§ What the task requires
For the word "loại", count the lines of the records that hold it, and give only that number.

§ Source records
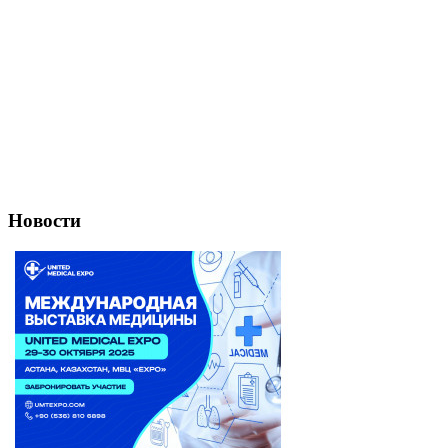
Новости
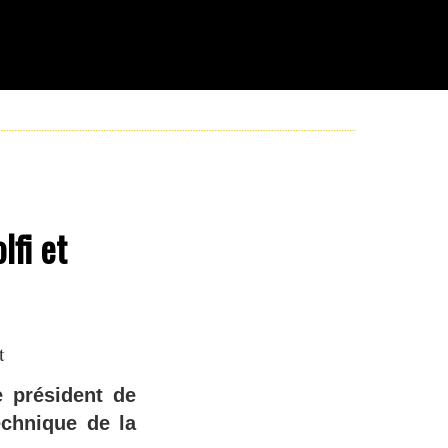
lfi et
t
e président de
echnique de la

--

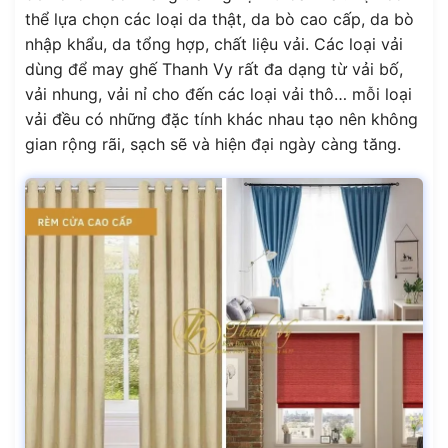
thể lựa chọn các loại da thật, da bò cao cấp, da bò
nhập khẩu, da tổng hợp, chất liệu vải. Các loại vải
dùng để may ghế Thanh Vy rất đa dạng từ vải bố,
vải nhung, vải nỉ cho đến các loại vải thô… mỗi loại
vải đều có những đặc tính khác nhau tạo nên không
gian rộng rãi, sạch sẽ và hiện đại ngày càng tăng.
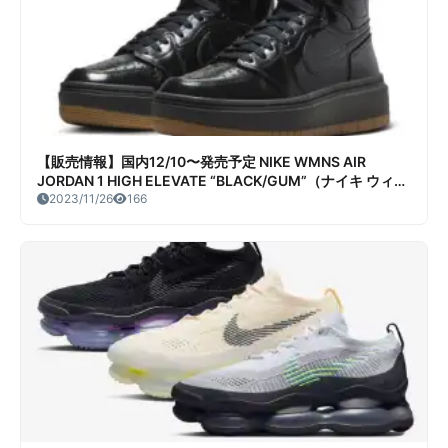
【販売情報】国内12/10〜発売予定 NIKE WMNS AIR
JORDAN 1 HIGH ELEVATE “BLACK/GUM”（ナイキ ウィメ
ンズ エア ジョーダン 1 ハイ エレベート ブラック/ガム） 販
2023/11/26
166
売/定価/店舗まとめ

§ Solution for this task
3